Secara fitrah, manusia suka berkunjung ke rumah orang yang dicintainya. Allah telah membuat rumah di bumi ini yang disebut masjid. Ke tempat inilah orang-orang yang dicintai oleh Allah datang untuk bersimpuh di hadapanNya. Setiap raja memiliki ritual dan upacara tertentu yang harus diketahui oleh orang yang akan menghadapnya. Bagaimana sikap kita jika ingin masuk ke rumah Allah? Orang yang baru mengetahui tata cara ini pasti akan merasa bahwa seakan baru kali itu ia masuk masjid rumah Allah selama hidupnya.

Sejak lahir hingga sekarang pasti kita pernah merasakan suatu kondisi yang bernama malu. Boleh jadi malu kepada orang tua, atasan, atau bahkan kepada orang yang tidak kita kenal. Hal ini biasa terjadi. Anehnya, terkadang Allah yang malu kepada kita. Ya, Rasulullah shallallahu 'alaihi wasallam telah menceritakan hal ini dalam sabdanya yang agung.

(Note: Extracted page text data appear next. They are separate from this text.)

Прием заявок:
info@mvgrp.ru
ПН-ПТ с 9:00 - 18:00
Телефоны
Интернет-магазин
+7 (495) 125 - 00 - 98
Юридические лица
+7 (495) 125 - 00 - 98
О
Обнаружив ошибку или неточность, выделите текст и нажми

Kondisi-kondisi di atas adalah contoh beberapa hal yang akan kita bahas dalam serial “Bagaimana kita berinteraksi dengan Allah?” Kami akan menyajikannya dalam bentuk tulisan berseri agar lebih mudah dicerna dan dipraktekkan satu per satu. Tulisan ini adalah intisari dari kajian yang disampaikan oleh Syekh Musyari al-Kharraz hafizhahullah. Semoga bermanfaat!